DATA SECTION
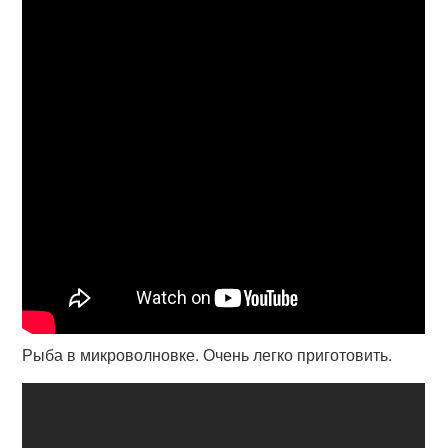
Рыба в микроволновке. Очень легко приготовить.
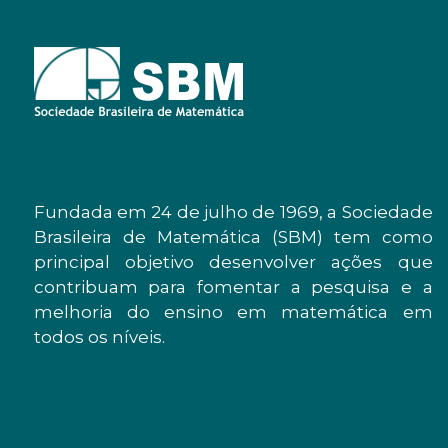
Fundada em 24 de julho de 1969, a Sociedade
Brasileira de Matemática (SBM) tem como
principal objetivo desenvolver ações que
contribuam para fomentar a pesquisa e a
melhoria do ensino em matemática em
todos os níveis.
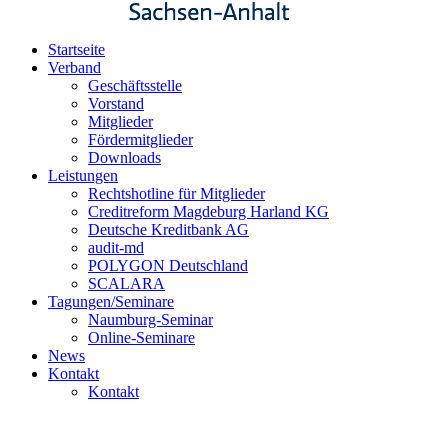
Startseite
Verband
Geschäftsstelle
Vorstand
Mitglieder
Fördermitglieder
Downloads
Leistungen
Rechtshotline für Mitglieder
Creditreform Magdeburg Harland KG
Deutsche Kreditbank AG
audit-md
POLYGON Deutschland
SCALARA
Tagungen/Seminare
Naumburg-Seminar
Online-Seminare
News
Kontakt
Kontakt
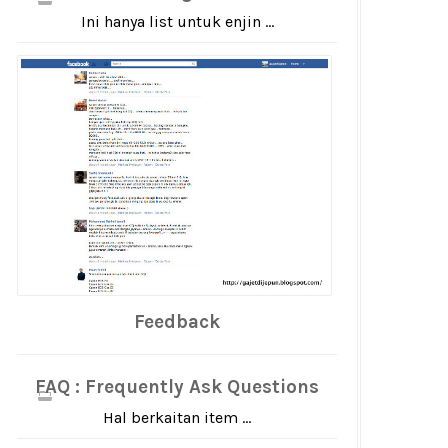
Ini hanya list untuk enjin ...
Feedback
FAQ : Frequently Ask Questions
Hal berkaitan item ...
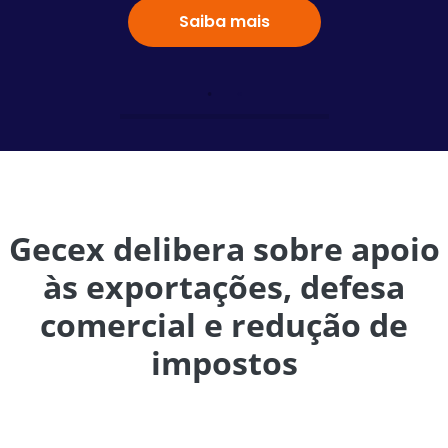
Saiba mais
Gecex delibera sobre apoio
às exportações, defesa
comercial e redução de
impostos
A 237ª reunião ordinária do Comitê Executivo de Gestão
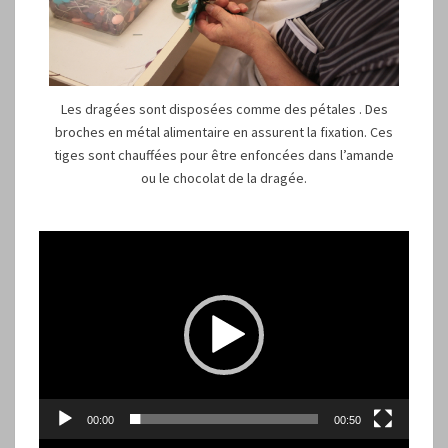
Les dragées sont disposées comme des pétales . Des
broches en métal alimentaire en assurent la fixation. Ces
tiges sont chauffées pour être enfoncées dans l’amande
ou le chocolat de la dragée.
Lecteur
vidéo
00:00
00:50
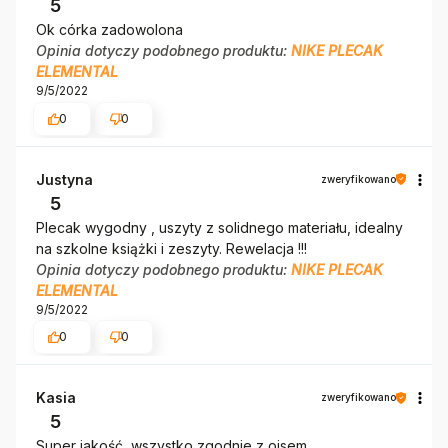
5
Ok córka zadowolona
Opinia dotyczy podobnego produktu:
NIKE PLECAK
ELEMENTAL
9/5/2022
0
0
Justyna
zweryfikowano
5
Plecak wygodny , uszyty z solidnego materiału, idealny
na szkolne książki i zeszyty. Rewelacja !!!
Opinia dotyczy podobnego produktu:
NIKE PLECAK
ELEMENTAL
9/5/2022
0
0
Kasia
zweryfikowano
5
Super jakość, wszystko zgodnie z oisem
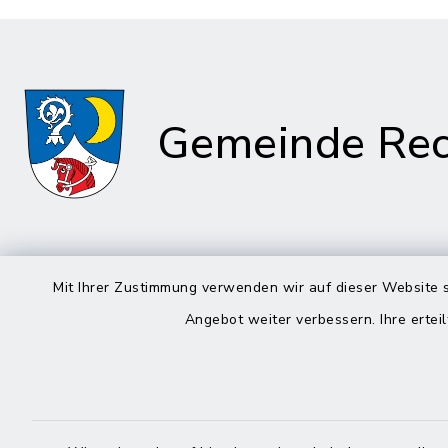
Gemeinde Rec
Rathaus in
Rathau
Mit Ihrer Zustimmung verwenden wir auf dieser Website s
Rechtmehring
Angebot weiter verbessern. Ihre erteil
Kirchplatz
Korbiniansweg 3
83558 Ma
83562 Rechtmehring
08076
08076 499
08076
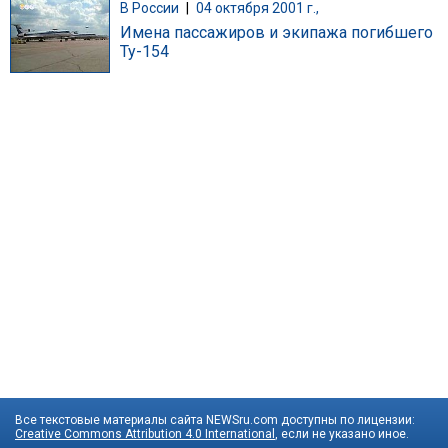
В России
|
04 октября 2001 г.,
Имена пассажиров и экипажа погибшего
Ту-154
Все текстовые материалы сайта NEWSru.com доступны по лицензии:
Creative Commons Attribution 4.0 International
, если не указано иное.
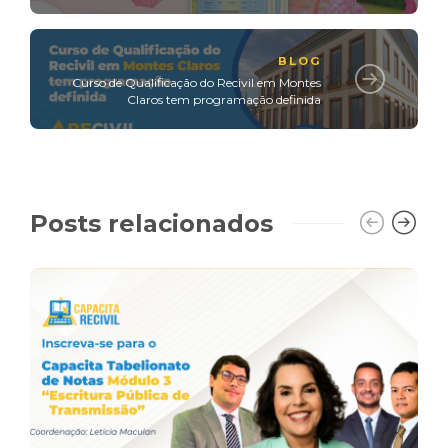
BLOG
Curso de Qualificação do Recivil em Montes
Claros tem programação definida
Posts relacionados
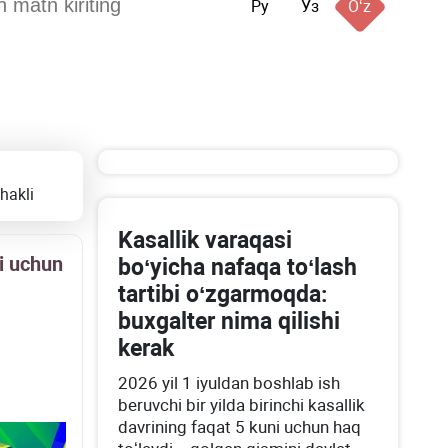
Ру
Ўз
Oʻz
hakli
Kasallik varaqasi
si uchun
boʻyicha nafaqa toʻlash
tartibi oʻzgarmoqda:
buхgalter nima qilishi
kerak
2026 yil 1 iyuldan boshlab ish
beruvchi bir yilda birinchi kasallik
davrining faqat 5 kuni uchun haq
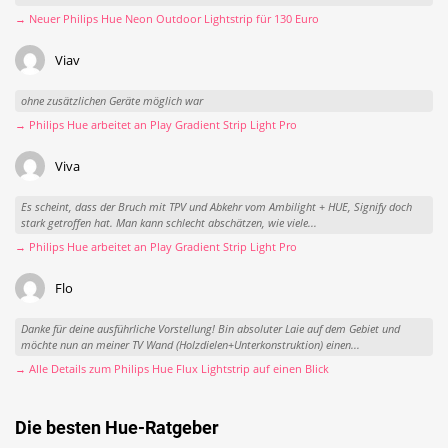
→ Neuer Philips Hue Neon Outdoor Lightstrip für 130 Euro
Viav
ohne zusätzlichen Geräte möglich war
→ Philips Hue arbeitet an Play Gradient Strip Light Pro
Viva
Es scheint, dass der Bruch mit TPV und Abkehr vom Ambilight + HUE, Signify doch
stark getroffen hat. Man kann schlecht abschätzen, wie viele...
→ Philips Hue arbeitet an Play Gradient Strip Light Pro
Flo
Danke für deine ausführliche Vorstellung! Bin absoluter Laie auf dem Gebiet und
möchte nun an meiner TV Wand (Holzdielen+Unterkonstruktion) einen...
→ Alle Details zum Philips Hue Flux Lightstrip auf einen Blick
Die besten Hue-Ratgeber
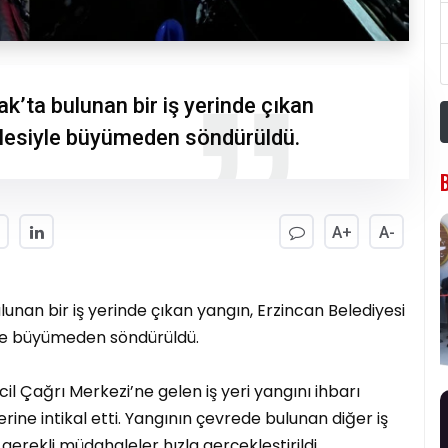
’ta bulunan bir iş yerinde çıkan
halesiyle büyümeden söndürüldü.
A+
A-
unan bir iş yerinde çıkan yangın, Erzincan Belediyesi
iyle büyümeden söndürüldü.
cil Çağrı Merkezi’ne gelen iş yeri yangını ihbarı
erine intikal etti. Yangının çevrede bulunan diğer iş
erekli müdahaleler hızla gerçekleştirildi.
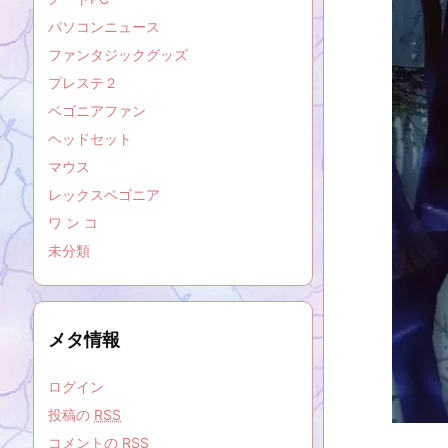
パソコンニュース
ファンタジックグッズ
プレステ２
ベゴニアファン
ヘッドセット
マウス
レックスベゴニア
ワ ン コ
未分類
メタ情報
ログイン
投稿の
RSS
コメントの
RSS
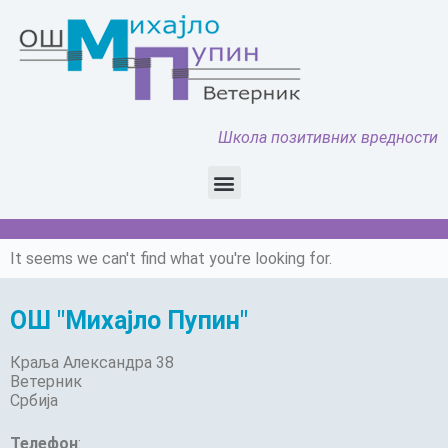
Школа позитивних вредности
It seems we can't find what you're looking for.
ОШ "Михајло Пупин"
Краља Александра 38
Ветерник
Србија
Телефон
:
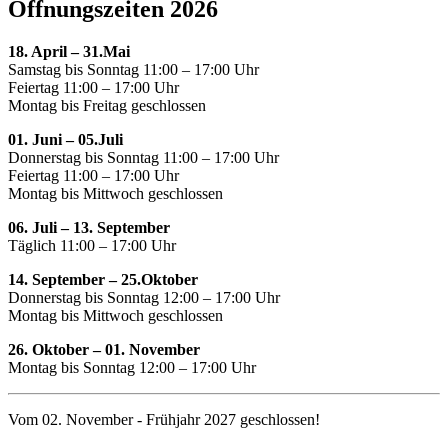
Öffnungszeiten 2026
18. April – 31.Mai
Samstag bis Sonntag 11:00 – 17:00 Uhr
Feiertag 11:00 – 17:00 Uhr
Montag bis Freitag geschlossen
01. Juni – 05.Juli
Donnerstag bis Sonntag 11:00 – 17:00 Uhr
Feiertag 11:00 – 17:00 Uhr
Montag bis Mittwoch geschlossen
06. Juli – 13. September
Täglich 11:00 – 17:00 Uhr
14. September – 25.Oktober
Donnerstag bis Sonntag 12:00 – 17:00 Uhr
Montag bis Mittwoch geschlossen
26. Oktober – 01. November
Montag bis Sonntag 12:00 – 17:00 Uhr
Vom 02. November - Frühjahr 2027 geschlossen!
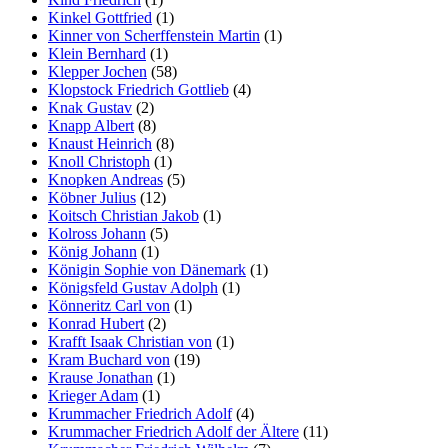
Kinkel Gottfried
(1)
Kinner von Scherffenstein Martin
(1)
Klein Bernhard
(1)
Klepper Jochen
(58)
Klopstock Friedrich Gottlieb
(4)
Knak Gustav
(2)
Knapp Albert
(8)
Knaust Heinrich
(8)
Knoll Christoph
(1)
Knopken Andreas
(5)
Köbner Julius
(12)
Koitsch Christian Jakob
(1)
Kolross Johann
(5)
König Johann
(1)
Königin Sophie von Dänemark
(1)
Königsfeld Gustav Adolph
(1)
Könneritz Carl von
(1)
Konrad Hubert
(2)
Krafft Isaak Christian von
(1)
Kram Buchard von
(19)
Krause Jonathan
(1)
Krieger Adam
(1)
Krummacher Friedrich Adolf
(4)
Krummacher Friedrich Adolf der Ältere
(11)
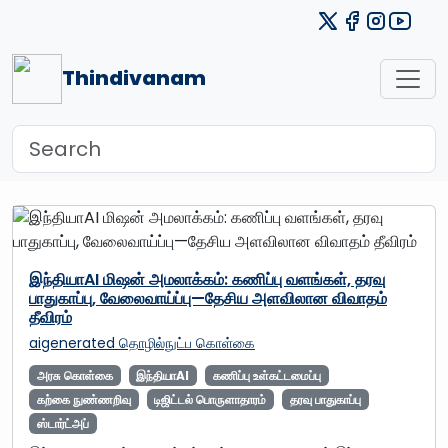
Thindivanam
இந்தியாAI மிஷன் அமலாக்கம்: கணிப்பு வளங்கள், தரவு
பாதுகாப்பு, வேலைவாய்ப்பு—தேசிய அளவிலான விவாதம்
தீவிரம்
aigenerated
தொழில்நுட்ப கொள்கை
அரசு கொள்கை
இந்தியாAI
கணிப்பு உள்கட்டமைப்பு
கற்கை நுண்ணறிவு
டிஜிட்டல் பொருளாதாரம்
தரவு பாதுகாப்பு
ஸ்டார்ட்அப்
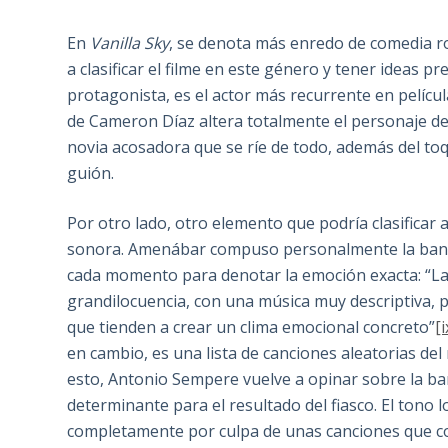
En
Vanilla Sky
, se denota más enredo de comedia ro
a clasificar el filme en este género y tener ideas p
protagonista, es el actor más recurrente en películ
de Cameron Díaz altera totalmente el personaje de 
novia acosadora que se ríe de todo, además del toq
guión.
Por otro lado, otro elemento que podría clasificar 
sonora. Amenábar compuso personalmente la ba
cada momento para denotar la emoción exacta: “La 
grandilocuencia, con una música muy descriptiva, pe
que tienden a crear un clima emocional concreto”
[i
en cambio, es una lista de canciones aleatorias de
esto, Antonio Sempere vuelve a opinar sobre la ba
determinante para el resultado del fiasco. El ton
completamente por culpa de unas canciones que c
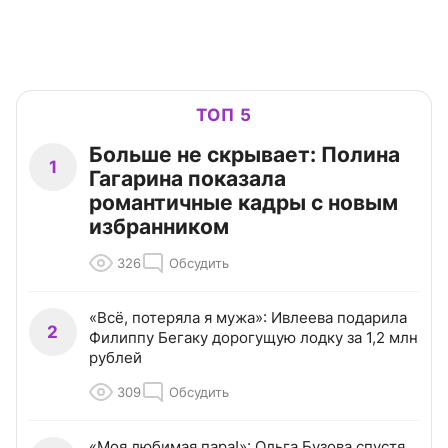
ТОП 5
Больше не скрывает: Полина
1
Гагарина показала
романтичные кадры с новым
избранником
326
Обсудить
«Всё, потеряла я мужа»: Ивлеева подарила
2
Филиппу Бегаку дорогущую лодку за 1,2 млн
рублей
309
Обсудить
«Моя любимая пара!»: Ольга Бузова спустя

EXERCISE OBJECTIVE
The material should be duplicated word for word, with no images included.

SOLVED EXERCISE
Рыба в микроволновке. Очень легко приготовить.
Fundada em 24 de julho de 1969, a Sociedade
Brasileira de Matemática (SBM) tem como
principal objetivo desenvolver ações que
contribuam para fomentar a pesquisa e a
melhoria do ensino em matemática em
todos os níveis.
Startseite
Verband
Geschäftsstelle
Vorstand
Mitglieder
Fördermitglieder
Downloads
Leistungen
Rechtshotline für Mitglieder
Creditreform Magdeburg Harland KG
Deutsche Kreditbank AG
audit-md
POLYGON Deutschland
SCALARA
Tagungen/Seminare
Naumburg-Seminar
Online-Seminare
News
Kontakt
Kontakt
Ini hanya list untuk enjin ...
Feedback
FAQ : Frequently Ask Questions
Hal berkaitan item ...
Saiba mais
Gecex delibera sobre apoio
às exportações, defesa
comercial e redução de
impostos
A 237ª reunião ordinária do Comitê Executivo de Gestão
Les dragées sont disposées comme des pétales . Des
broches en métal alimentaire en assurent la fixation. Ces
tiges sont chauffées pour être enfoncées dans l’amande
ou le chocolat de la dragée.
Lecteur
vidéo
00:00
00:50
5
Ok córka zadowolona
Opinia dotyczy podobnego produktu:
NIKE PLECAK
ELEMENTAL
9/5/2022
0
0
Justyna
zweryfikowano
5
Plecak wygodny , uszyty z solidnego materiału, idealny
na szkolne książki i zeszyty. Rewelacja !!!
Opinia dotyczy podobnego produktu:
NIKE PLECAK
ELEMENTAL
9/5/2022
0
0
Kasia
zweryfikowano
5
Super jakość, wszystko zgodnie z oisem
Gemeinde Rec
Rathaus in
Rathau
Mit Ihrer Zustimmung verwenden wir auf dieser Website s
Rechtmehring
Angebot weiter verbessern. Ihre erteil
Kirchplatz
Korbiniansweg 3
83558 Ma
83562 Rechtmehring
08076
08076 499
08076
В России
|
04 октября 2001 г.,
Имена пассажиров и экипажа погибшего
Ту-154
Все текстовые материалы сайта NEWSru.com доступны по лицензии:
Creative Commons Attribution 4.0 International
, если не указано иное.
BLOG
Curso de Qualificação do Recivil em Montes
Claros tem programação definida
Posts relacionados
Ру
Ўз
Oʻz
hakli
Kasallik varaqasi
si uchun
boʻyicha nafaqa toʻlash
tartibi oʻzgarmoqda:
buхgalter nima qilishi
kerak
2026 yil 1 iyuldan boshlab ish
beruvchi bir yilda birinchi kasallik
davrining faqat 5 kuni uchun haq
→ Neuer Philips Hue Neon Outdoor Lightstrip für 130 Euro
Viav
ohne zusätzlichen Geräte möglich war
→ Philips Hue arbeitet an Play Gradient Strip Light Pro
Viva
Es scheint, dass der Bruch mit TPV und Abkehr vom Ambilight + HUE, Signify doch
stark getroffen hat. Man kann schlecht abschätzen, wie viele...
→ Philips Hue arbeitet an Play Gradient Strip Light Pro
Flo
Danke für deine ausführliche Vorstellung! Bin absoluter Laie auf dem Gebiet und
möchte nun an meiner TV Wand (Holzdielen+Unterkonstruktion) einen...
→ Alle Details zum Philips Hue Flux Lightstrip auf einen Blick
Die besten Hue-Ratgeber
’ta bulunan bir iş yerinde çıkan
halesiyle büyümeden söndürüldü.
A+
A-
unan bir iş yerinde çıkan yangın, Erzincan Belediyesi
iyle büyümeden söndürüldü.
cil Çağrı Merkezi’ne gelen iş yeri yangını ihbarı
erine intikal etti. Yangının çevrede bulunan diğer iş
erekli müdahaleler hızla gerçekleştirildi.
パソコンニュース
ファンタジックグッズ
プレステ２
ベゴニアファン
ヘッドセット
マウス
レックスベゴニア
ワ ン コ
未分類
メタ情報
ログイン
投稿の
RSS
コメントの
RSS
Школа позитивних вредности
It seems we can't find what you're looking for.
ОШ "Михајло Пупин"
Краља Александра 38
Ветерник
Србија
Телефон
:
Öffnungszeiten 2026
18. April – 31.Mai
Samstag bis Sonntag 11:00 – 17:00 Uhr
Feiertag 11:00 – 17:00 Uhr
Montag bis Freitag geschlossen
01. Juni – 05.Juli
Donnerstag bis Sonntag 11:00 – 17:00 Uhr
Feiertag 11:00 – 17:00 Uhr
Montag bis Mittwoch geschlossen
06. Juli – 13. September
Täglich 11:00 – 17:00 Uhr
14. September – 25.Oktober
Donnerstag bis Sonntag 12:00 – 17:00 Uhr
Montag bis Mittwoch geschlossen
26. Oktober – 01. November
Montag bis Sonntag 12:00 – 17:00 Uhr
Vom 02. November - Frühjahr 2027 geschlossen!
Kinkel Gottfried
(1)
Kinner von Scherffenstein Martin
(1)
Klein Bernhard
(1)
Klepper Jochen
(58)
Klopstock Friedrich Gottlieb
(4)
Knak Gustav
(2)
Knapp Albert
(8)
Knaust Heinrich
(8)
Knoll Christoph
(1)
Knopken Andreas
(5)
Köbner Julius
(12)
Koitsch Christian Jakob
(1)
Kolross Johann
(5)
König Johann
(1)
Königin Sophie von Dänemark
(1)
Königsfeld Gustav Adolph
(1)
Könneritz Carl von
(1)
Konrad Hubert
(2)
Krafft Isaak Christian von
(1)
Kram Buchard von
(19)
Krause Jonathan
(1)
Krieger Adam
(1)
Krummacher Friedrich Adolf
(4)
Krummacher Friedrich Adolf der Ältere
(11)
Thindivanam
இந்தியாAI மிஷன் அமலாக்கம்: கணிப்பு வளங்கள், தரவு
பாதுகாப்பு, வேலைவாய்ப்பு—தேசிய அளவிலான விவாதம்
தீவிரம்
aigenerated
தொழில்நுட்ப கொள்கை
அரசு கொள்கை
இந்தியாAI
கணிப்பு உள்கட்டமைப்பு
கற்கை நுண்ணறிவு
டிஜிட்டல் பொருளாதாரம்
தரவு பாதுகாப்பு
ஸ்டார்ட்அப்
En
Vanilla Sky
, se denota más enredo de comedia ro
a clasificar el filme en este género y tener ideas p
protagonista, es el actor más recurrente en películ
de Cameron Díaz altera totalmente el personaje de 
novia acosadora que se ríe de todo, además del toq
guión.
Por otro lado, otro elemento que podría clasificar 
sonora. Amenábar compuso personalmente la ba
cada momento para denotar la emoción exacta: “La 
grandilocuencia, con una música muy descriptiva, pe
que tienden a crear un clima emocional concreto”
[i
en cambio, es una lista de canciones aleatorias de
esto, Antonio Sempere vuelve a opinar sobre la ba
determinante para el resultado del fiasco. El ton
completamente por culpa de unas canciones que c
ТОП 5
Больше не скрывает: Полина
1
Гагарина показала
романтичные кадры с новым
избранником
326
Обсудить
«Всё, потеряла я мужа»: Ивлеева подарила
2
Филиппу Бегаку дорогущую лодку за 1,2 млн
рублей
309
Обсудить
«Моя любимая пара!»: Ольга Бузова спустя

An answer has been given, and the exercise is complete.